I believe that {0} and {6} have been added to dataset value for that column is unknown. So, we will moving forward with this consideration in mind


#### 3.0.2.b Categorical data check

In [None]:
# Now lets check the categorical columns
category={}
def consistency_check_cat():
    for i in categorical_col:
        category[i]=azdias[i].dropna().unique()
    return category
consistency_check_cat()

**NOTE :** - Upon checking with documentation, 
- EINGEFUEGT_AM - drop for now as when one hot coding will create lot of columns
- D19_LETZTER_KAUF_BRANCHE - is refering to other columns will drop for now as when one hot coding will create lot of columns
- CAMEO_DEUG_2015 should not have 'X', we need to replace with 0 as unknown
- CAMEO_INTL_2015 should not have 'XX, we need to replace with 0 as unknown
- CAMEO_DEU_2015 should not have 'XX', we need to replace with 0 as unknown

In [None]:
azdias=azdias.drop('D19_LETZTER_KAUF_BRANCHE',axis=1)
customers=customers.drop('D19_LETZTER_KAUF_BRANCHE',axis=1)

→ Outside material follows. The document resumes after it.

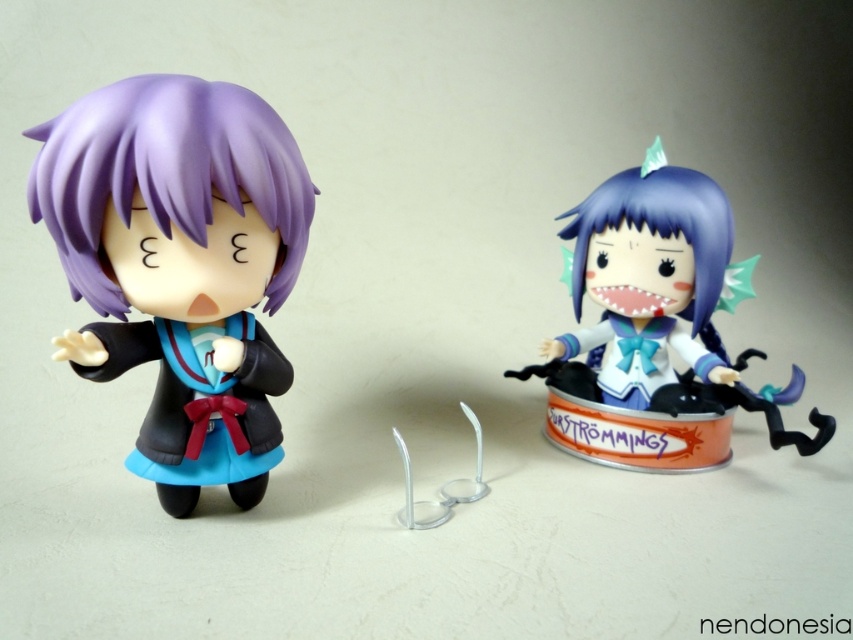 You are organizing a display for a toy store and need to place the matte black doll at left and the satin blue figurine at center on a shelf. The shelf has a width of 10 cm. If the combined width of both figurines is 12 cm, will they fit side by side on the shelf?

azdias=azdias.drop('EINGEFUEGT_AM',axis=1)
customers=customers.drop('EINGEFUEGT_AM',axis=1)

In [None]:
azdias[['CAMEO_DEUG_2015','CAMEO_INTL_2015','CAMEO_DEU_2015']]=azdias[['CAMEO_DEUG_2015','CAMEO_INTL_2015','CAMEO_DEU_2015']].replace(['X','XX'],-1)
azdias[['CAMEO_DEUG_2015','CAMEO_INTL_2015']]=azdias[['CAMEO_DEUG_2015','CAMEO_INTL_2015']].apply(pd.to_numeric)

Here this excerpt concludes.